Department of Biology, Faculty of Science, Chualongkorn University, 254 Phayathai Road, Bangkok, 10330, Thailand.
Veterinary Parasitology Research Group, Department of Pathology, Faculty of Veterinary Science, Chulalongkorn University, Bangkok, 10330, Thailand.
Parasit Vectors. 2018 Jan 22;11(1):49. doi: 10.1186/s13071-018-2630-1.
The glutamate-rich protein (GLURP) of the malaria parasite Plasmodium falciparum is a key surface antigen that serves as a component of a clinical vaccine. Moreover, the GLURP gene is also employed routinely as a genetic marker for malarial genotyping in epidemiological studies. While extensive size polymorphisms in GLURP are well recorded, the extent of the sequence diversity of this gene is rarely investigated. The present study aimed to explore the genetic diversity of GLURP in natural populations of P. falciparum.
The polymorphic C-terminal repetitive R2 region of GLURP sequences from 65 P. falciparum isolates in Thailand were generated and combined with the data from 103 worldwide isolates to generate a GLURP database. The collection was comprised of 168 alleles, encoding 105 unique GLURP subtypes, characterized by 18 types of amino acid repeat units (AAU). Of these, 28 GLURP subtypes, formed by 10 AAU types, were detected in P. falciparum in Thailand. Among them, 19 GLURP subtypes and 2 AAU types are described for the first time in the Thai parasite population. The AAU sequences were highly conserved, which is likely due to negative selection. Standard Fst analysis revealed the shared distributions of GLURP types among the P. falciparum populations, providing evidence of gene flow among the different demographic populations.
Sequence diversity causing size variations in GLURP in Thai P. falciparum populations were detected, and caused by non-synonymous substitutions in repeat units and some insertion/deletion of aspartic acid or glutamic acid codons between repeat units. The P. falciparum population structure based on GLURP showed promising implications for the development of GLURP-based vaccines and for monitoring vaccine efficacy.

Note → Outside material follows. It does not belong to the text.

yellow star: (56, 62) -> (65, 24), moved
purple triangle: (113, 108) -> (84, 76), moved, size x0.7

疟原虫恶性疟原虫的谷氨酸丰富蛋白(GLURP)是一种关键的表面抗原,作为临床疫苗的组成部分。此外,GLURP 基因也常被用作流行病学研究中疟原虫基因分型的遗传标记。虽然 GLURP 存在广泛的大小多态性,但该基因的序列多样性程度很少被研究。本研究旨在探索恶性疟原虫自然种群中 GLURP 的遗传多样性。

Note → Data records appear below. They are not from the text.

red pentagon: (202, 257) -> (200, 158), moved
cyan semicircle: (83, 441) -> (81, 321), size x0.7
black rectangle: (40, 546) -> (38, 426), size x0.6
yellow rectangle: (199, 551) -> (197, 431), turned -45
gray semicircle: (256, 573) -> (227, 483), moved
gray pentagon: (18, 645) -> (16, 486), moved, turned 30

从泰国的 65 株恶性疟原虫分离株中产生了 GLURP 序列的多态性 C 端重复 R2 区,并与来自全球的 103 株分离株的数据相结合,生成了 GLURP 数据库。该集合包括 168 个等位基因,编码 105 个独特的 GLURP 亚型,由 18 种氨基酸重复单元(AAU)组成。其中,在泰国恶性疟原虫中检测到 28 种由 10 种 AAU 类型组成的 GLURP 亚型。其中,有 19 种 GLURP 亚型和 2 种 AAU 类型首次在泰国寄生虫种群中发现。AAU 序列高度保守,这可能是由于负选择。标准 Fst 分析显示 GLURP 类型在恶性疟原虫种群中的共享分布,这为不同人群之间的基因流动提供了证据。
在泰国恶性疟原虫种群中检测到 GLURP 序列多样性引起的大小变异,这是由重复单元中的非同义取代和重复单元之间天冬氨酸或谷氨酸密码子的插入/缺失引起的。基于 GLURP 的恶性疟原虫种群结构对 GLURP 疫苗的开发和监测疫苗效果具有重要意义。